(Page images and extracted text)
--- START ---
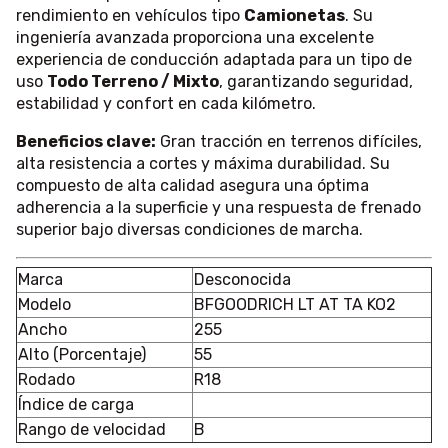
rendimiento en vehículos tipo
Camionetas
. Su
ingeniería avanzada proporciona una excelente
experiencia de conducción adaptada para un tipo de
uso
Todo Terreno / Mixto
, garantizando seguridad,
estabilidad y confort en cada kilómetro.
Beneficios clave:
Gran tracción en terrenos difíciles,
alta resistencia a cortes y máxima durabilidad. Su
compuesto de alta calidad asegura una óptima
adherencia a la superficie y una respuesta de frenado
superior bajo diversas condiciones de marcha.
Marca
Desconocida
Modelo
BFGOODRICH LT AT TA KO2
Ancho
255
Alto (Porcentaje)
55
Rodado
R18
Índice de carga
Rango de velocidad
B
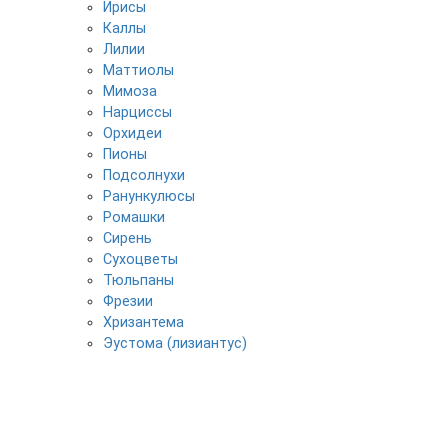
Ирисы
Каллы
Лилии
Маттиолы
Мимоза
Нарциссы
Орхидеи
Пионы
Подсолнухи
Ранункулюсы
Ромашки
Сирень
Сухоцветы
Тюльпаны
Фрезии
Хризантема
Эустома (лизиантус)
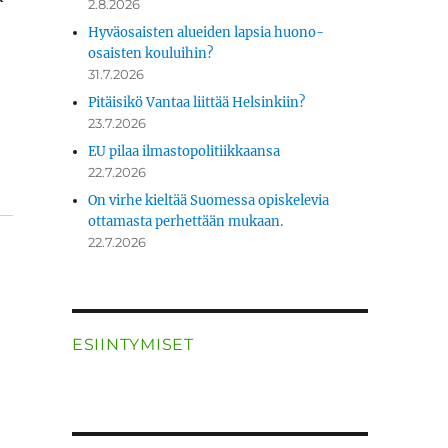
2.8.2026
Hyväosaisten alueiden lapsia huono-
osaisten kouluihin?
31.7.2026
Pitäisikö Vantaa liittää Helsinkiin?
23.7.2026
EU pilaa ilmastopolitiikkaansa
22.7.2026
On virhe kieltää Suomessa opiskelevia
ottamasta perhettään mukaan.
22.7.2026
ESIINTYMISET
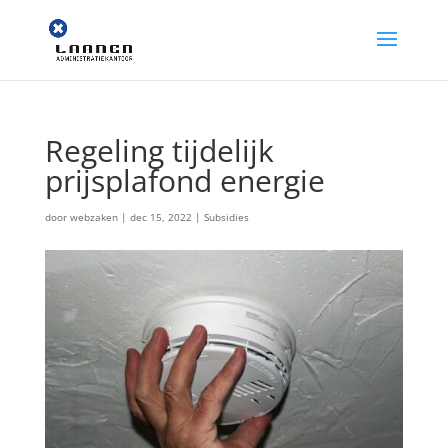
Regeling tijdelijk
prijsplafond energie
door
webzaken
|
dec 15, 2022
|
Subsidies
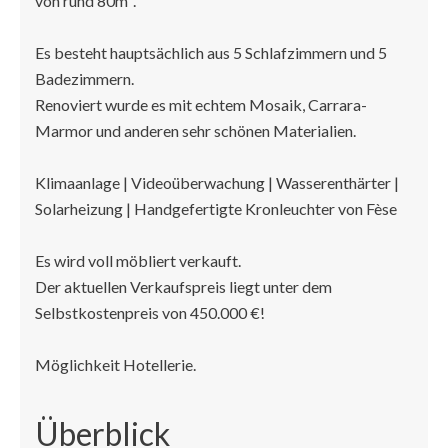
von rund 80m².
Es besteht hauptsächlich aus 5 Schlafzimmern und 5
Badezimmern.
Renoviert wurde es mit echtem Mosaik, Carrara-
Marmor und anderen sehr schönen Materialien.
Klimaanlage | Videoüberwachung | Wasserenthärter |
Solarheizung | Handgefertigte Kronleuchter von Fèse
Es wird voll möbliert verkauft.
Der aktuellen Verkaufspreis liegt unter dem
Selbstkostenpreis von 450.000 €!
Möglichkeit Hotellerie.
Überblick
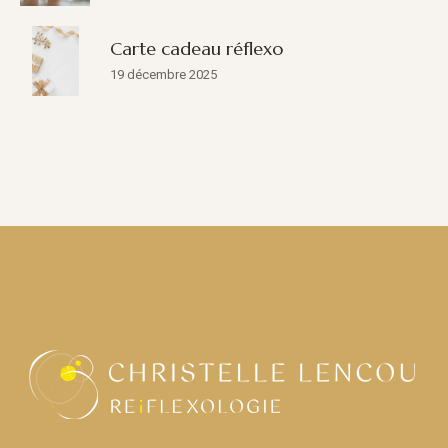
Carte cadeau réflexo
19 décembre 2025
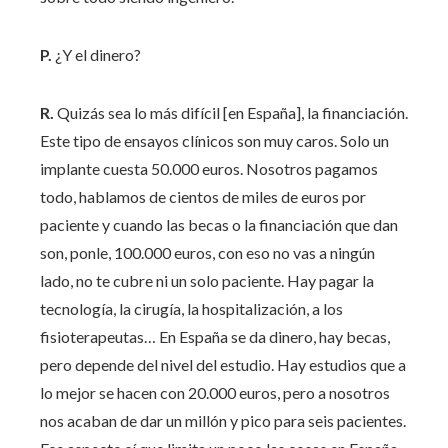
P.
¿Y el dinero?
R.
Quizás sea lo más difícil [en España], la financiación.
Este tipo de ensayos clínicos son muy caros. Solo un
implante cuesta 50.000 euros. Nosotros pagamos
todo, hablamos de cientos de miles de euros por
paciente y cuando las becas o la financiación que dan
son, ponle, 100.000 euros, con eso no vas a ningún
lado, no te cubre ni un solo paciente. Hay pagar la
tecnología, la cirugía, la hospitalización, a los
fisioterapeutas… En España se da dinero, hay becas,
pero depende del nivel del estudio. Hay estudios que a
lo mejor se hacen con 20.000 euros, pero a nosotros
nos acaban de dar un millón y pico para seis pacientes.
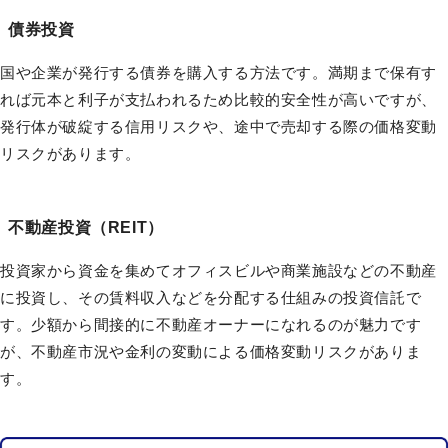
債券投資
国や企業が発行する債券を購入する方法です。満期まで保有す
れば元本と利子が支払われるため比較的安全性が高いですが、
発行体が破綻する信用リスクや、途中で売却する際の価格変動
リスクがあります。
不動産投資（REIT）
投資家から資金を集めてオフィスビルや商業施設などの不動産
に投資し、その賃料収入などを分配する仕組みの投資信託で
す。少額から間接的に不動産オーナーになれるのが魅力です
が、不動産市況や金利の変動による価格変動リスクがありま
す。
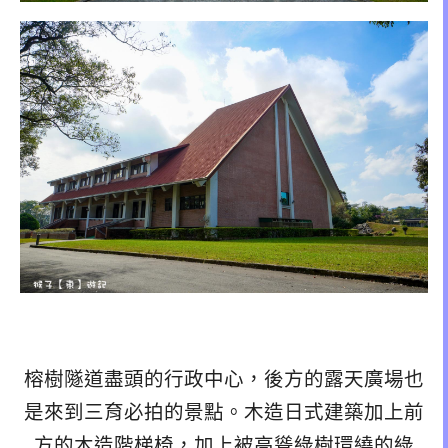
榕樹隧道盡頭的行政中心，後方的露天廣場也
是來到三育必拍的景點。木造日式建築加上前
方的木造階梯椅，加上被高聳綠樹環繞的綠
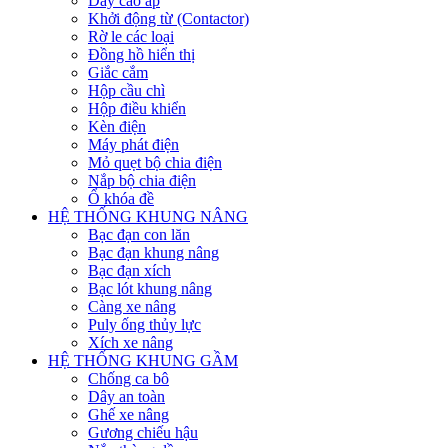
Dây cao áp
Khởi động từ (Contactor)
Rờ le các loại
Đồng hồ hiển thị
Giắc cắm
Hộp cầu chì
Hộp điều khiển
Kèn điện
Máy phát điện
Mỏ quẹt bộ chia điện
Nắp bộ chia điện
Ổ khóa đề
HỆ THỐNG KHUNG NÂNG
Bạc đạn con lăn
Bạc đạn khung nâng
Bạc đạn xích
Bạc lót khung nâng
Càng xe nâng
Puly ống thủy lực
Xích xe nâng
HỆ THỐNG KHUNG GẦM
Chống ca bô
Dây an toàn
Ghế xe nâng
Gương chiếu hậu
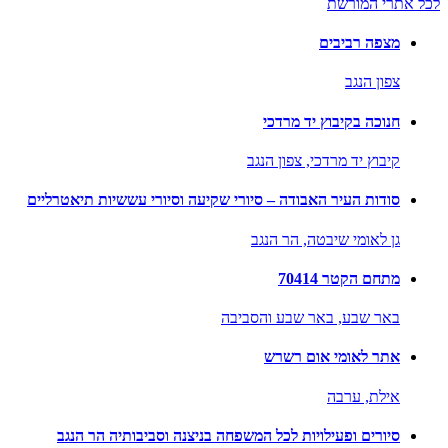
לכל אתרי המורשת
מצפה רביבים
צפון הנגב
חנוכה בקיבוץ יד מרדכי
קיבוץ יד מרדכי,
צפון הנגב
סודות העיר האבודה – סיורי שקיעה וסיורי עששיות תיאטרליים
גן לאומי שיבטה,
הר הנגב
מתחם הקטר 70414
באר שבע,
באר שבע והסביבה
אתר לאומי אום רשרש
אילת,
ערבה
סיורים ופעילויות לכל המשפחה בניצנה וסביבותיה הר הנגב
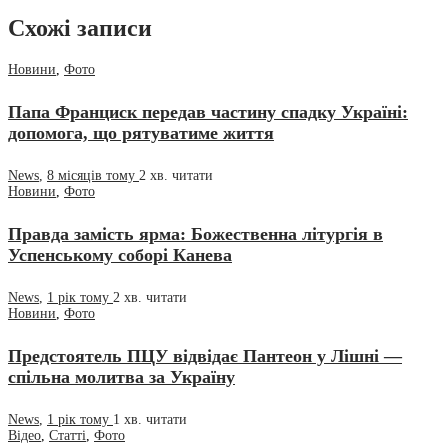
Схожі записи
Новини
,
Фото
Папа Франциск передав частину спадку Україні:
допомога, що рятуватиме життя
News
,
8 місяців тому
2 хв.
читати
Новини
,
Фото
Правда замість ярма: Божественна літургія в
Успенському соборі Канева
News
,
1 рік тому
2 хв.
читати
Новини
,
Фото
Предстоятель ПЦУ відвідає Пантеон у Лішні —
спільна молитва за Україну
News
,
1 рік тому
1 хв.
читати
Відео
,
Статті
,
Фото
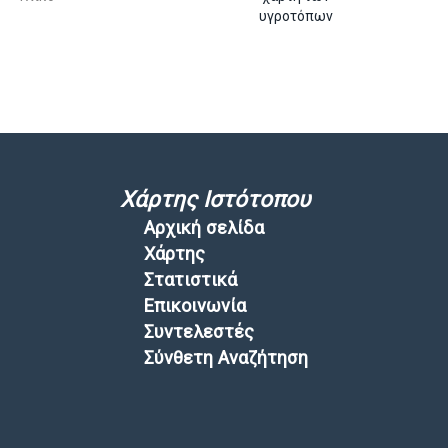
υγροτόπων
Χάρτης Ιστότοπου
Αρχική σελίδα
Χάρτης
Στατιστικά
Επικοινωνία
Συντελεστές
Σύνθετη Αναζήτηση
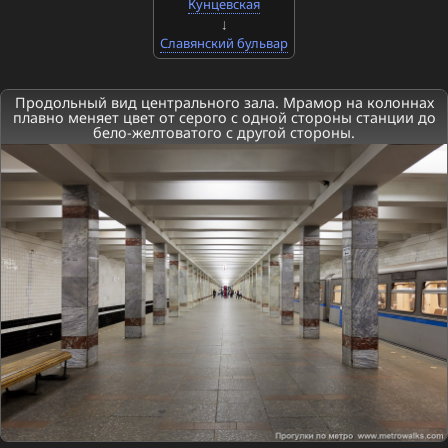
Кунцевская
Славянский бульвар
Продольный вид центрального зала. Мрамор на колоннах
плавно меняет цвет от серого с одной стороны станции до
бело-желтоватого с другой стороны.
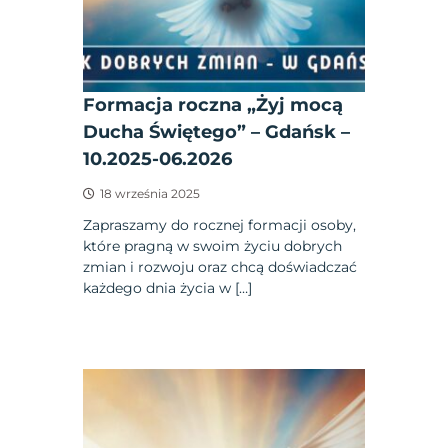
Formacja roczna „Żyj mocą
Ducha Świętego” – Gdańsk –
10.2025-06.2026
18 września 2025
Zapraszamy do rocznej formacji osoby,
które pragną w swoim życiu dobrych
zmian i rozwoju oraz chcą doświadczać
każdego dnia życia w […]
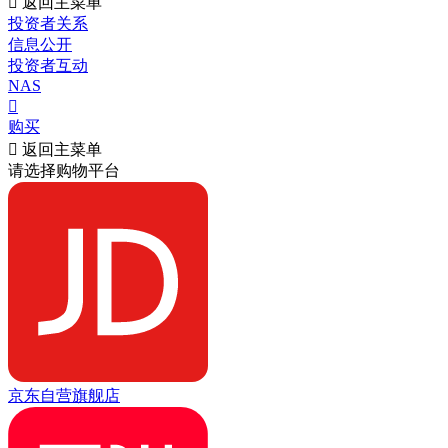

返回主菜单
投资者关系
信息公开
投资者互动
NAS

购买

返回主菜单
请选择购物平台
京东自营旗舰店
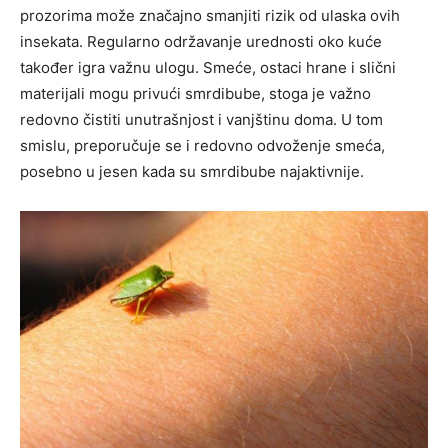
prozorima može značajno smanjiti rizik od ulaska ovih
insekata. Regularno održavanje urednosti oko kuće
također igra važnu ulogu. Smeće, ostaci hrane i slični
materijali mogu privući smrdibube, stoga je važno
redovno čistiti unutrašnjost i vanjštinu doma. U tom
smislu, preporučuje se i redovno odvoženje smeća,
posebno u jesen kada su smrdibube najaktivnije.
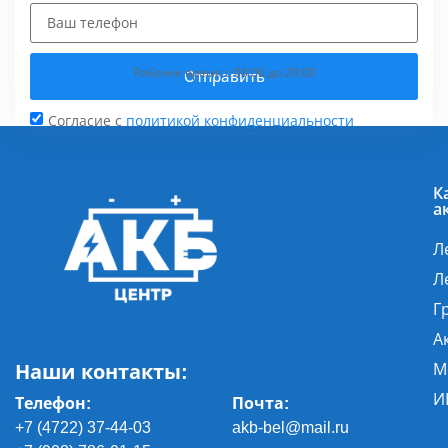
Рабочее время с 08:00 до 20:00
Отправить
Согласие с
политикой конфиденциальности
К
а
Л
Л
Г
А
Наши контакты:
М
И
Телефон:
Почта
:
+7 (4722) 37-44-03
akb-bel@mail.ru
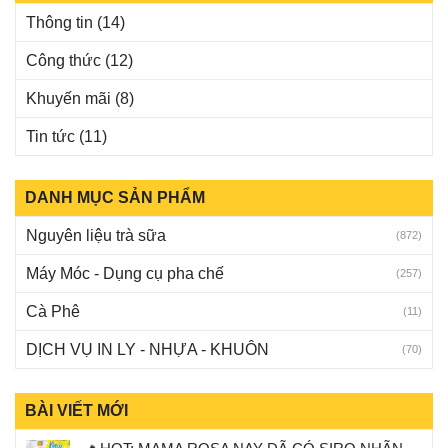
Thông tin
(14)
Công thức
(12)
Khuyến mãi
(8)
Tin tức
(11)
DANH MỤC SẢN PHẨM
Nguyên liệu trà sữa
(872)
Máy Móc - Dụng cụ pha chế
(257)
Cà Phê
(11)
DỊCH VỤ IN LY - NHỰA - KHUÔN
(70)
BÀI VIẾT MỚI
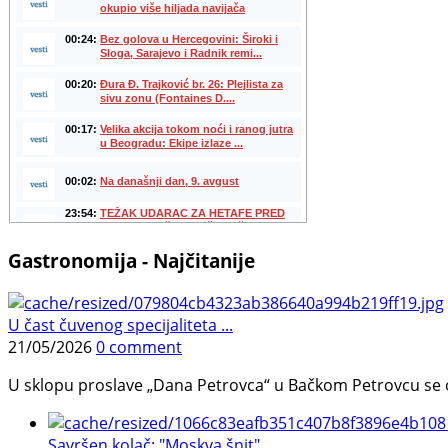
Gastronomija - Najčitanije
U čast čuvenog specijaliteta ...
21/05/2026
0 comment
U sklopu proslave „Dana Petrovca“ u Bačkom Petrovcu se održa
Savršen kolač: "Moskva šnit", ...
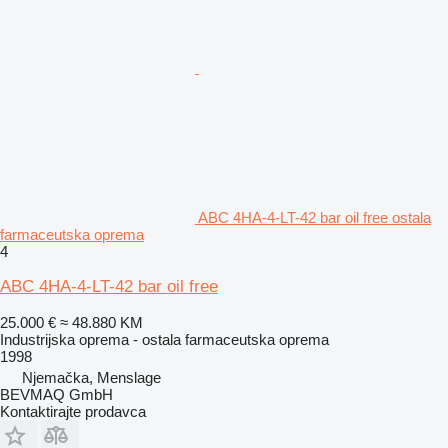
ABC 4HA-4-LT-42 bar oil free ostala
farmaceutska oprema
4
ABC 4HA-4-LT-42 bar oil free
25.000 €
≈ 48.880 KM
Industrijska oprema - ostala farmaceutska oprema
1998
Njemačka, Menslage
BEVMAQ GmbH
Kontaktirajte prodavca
--- END ---
Work request: Copy out all lines from the records where the word "España" appears.

Answer:
Quizás sea lo más difícil [en España], la financiación.
fisioterapeutas… En España se da dinero, hay becas,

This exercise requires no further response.